#### [Activity]
Copy the lines below exactly. Start at the first and finish with the line containing "4 [link] (424, 1732)".

#### [Supplied records]
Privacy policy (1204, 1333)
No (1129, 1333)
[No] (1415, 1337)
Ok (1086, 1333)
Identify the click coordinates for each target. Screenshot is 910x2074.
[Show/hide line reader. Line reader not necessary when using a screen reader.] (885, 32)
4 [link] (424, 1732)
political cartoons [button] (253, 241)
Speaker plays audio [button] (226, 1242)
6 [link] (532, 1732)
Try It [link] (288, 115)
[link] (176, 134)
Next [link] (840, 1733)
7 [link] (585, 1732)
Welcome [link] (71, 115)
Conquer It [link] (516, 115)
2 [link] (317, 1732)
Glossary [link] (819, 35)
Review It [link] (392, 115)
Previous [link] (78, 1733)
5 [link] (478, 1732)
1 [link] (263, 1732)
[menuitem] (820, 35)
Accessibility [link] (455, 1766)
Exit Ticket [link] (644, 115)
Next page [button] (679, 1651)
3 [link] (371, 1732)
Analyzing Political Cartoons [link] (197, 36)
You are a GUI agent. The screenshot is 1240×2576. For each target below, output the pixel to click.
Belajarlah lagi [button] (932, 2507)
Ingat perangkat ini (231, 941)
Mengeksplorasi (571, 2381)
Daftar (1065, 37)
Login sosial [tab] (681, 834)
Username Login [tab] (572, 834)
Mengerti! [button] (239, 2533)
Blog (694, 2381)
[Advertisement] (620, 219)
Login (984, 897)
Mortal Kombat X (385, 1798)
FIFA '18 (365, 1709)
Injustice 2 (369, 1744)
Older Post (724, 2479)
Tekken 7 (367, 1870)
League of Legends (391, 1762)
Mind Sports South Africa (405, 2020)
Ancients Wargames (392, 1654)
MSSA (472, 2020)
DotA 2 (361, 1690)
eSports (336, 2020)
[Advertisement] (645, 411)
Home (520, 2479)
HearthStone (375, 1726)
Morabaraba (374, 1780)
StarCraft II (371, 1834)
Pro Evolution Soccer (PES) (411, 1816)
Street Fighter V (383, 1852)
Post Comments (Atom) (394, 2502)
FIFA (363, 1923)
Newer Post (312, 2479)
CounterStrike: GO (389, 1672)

#### [Answer space]
Privacy policy (1204, 1333)
No (1129, 1333)
[No] (1415, 1337)
Ok (1086, 1333)
Identify the click coordinates for each target. Screenshot is 910x2074.
[Show/hide line reader. Line reader not necessary when using a screen reader.] (885, 32)
4 [link] (424, 1732)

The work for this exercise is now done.